VERGENNES — A happy accident in a Vergennes Union High School hallway led to a gathering in the school library that on Nov. 2 united and honored dozens of current and former long-term VUHS staff members.
All, from food service workers to foreign language teachers, had worked at VUHS for at least 15 years, under the terms set out on the Ray E. Davison Tribute plaque — which school librarian and media specialist Chris Brady recently found by chance.
Brady came across the plaque, intended to honor school employees with 15 years of service but forgotten since 1985, when VUHS athletic director Peter Maneen was working in one of the school trophy cases.

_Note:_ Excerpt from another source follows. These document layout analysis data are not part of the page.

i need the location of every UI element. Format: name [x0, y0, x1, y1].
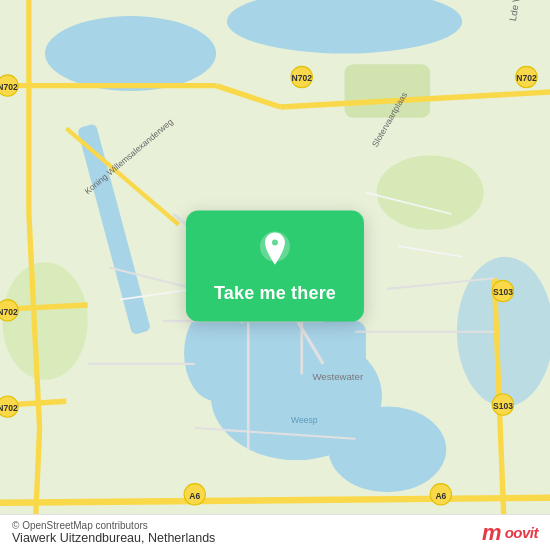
location-pin-icon: [253, 229, 297, 273]
svg-point-9: [377, 155, 484, 230]
svg-text:N702: N702: [516, 73, 537, 83]
svg-text:A6: A6: [435, 491, 446, 501]
svg-text:N702: N702: [0, 82, 18, 92]
moovit-logo: m oovit: [482, 522, 538, 544]
svg-text:N702: N702: [0, 403, 18, 413]
map-footer: © OpenStreetMap contributors Viawerk Uit…: [0, 514, 550, 550]
svg-text:Westewater: Westewater: [312, 371, 363, 382]
svg-text:S103: S103: [493, 401, 513, 411]
footer-info: © OpenStreetMap contributors Viawerk Uit…: [12, 520, 215, 545]
svg-text:N702: N702: [0, 307, 18, 317]
map-container: N702 N702 N702 N702 N702 S103 S103 A6 A6…: [0, 0, 550, 550]
attribution-text: © OpenStreetMap contributors: [12, 520, 215, 531]
take-me-there-button[interactable]: Take me there: [214, 283, 336, 304]
svg-text:Weesp: Weesp: [291, 415, 318, 425]
location-name: Viawerk Uitzendbureau, Netherlands: [12, 531, 215, 545]
moovit-m-letter: m: [482, 522, 502, 544]
location-card[interactable]: Take me there: [186, 211, 364, 322]
moovit-text: oovit: [505, 524, 538, 541]
svg-rect-10: [345, 64, 431, 118]
svg-text:N702: N702: [292, 73, 313, 83]
svg-text:S103: S103: [493, 287, 513, 297]
svg-point-11: [2, 262, 88, 380]
svg-point-4: [329, 407, 447, 493]
svg-point-5: [45, 16, 216, 91]
svg-text:A6: A6: [189, 491, 200, 501]
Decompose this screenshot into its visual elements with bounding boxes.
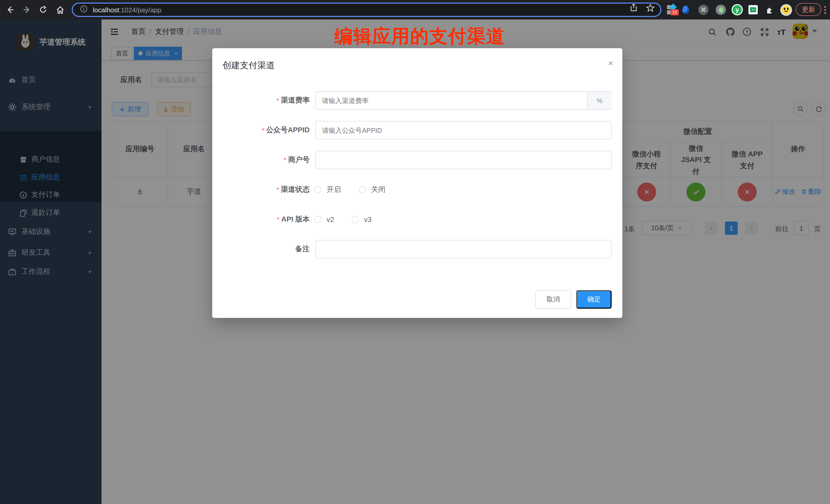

“He was just sort of rearranging things, and I just sort of spotted it in the back,” Brady said.
The plaque carries the name of the late, much-admired Davison, who spent 35 years in public education, much of it locally, as teacher, guidance counselor and administrator. He also served as the longtime deputy chief of the Vergennes Fire Department.
Although VUHS does have ways to recognize long-term employees, the Davison plaque struck Brady as a good extra way to do so — and to reconnect former staff members with the current school community.
He soon hatched a plan to gather as many as possible of the employees who have amassed 15 years of service to VUHS since 1985.
“The plaque just got me thinking,” said Brady. “The Davison tribute seemed to be the only physical artifact in the school that recorded, displayed and honored the service and commitment of longtime VUHS staffers.”
The school administration agreed to set aside an hour on Nov. 2, which was an in-service day at VUHS, to recognize the group, and Brady enlisted guidance counselor Angela Gilbeau to track down and invite those who had retired.
“She really put things together, the outreach,” Brady said.
At 9:30 a.m., the entire school community packed the library to recognize their long-serving current and former co-workers, some of them posthumously.
One who attended was former English teacher and department head Ann Sullivan, a Panton resident whose fulltime career at VUHS ended a half-dozen years ago after 38 years.
Sullivan said she was thrilled by the event.
“I think it was one of the nicest things to ever happen to me professionally and personally,” Sullivan said.
Sullivan described a “feeling of euphoria” among her former colleagues, almost all of whom in the area attended.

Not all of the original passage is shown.